◆ **What to do**
What's needed is an exact copy of all the data below, without pictures.

[Collected data entries]
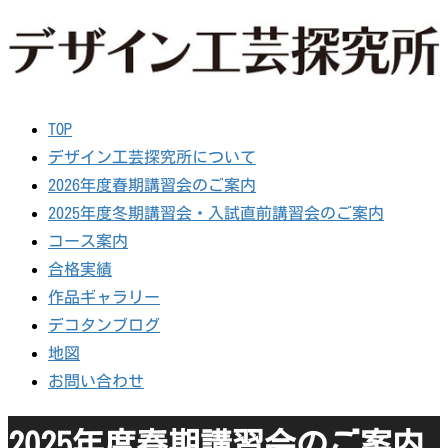
TOP
デザイン工芸探究所について
2026年度春期講習会のご案内
2025年度冬期講習会・入試直前講習会のご案内
コース案内
合格実績
作品ギャラリー
デコタンブログ
地図
お問い合わせ
2025年度春期講習会のご案内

◆ **Response to this exercise**
TOP
デザイン工芸探究所について
2026年度春期講習会のご案内
2025年度冬期講習会・入試直前講習会のご案内
コース案内
合格実績
作品ギャラリー
デコタンブログ
地図
お問い合わせ
2025年度春期講習会のご案内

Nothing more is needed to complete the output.